Based on our review, we are not aware of any material modifications that should be made to the
accompanying condensed consolidated interim financial statements for them to be in conformity with
accounting principles generally accepted in the United States of America.
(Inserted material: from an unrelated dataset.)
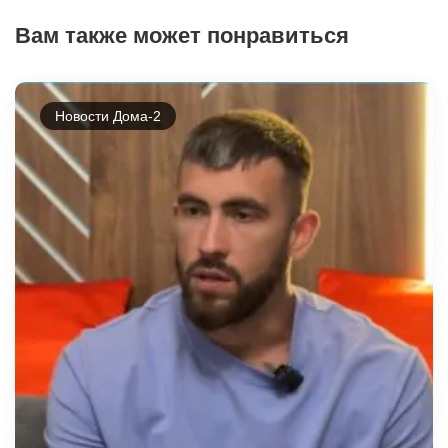
Вам также может понравиться
Новости Дома-2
We have previously audited, in accordance with the standards of the Public Company Accounting
Oversight Board (United States), the consolidated balance sheet as of January 29, 2005, and the
related consolidated statements of income, of shareholders equity, and of cash flows for the year
then ended, managements assessment of the effectiveness of the Companys internal control over
financial reporting as of January 29, 2005 and the effectiveness of the Companys internal control
over financial reporting as of January 29, 2005; and in our report dated April 11, 2005 we
expressed (i) an unqualified opinion on those consolidated financial statements, (ii) an
unqualified opinion on managements assessment of the effectiveness of the Companys internal
control over financial reporting, and (iii) an adverse opinion on the effectiveness of the
Companys internal control over financial reporting. The consolidated financial statements and
managements assessment of the effectiveness of internal control over financial reporting referred
to above are not presented herein. In our opinion, the information set forth in the accompanying
condensed consolidated balance sheet as of January 29, 2005, is fairly stated in all material
respects in relation to the consolidated balance sheet from which it has been derived.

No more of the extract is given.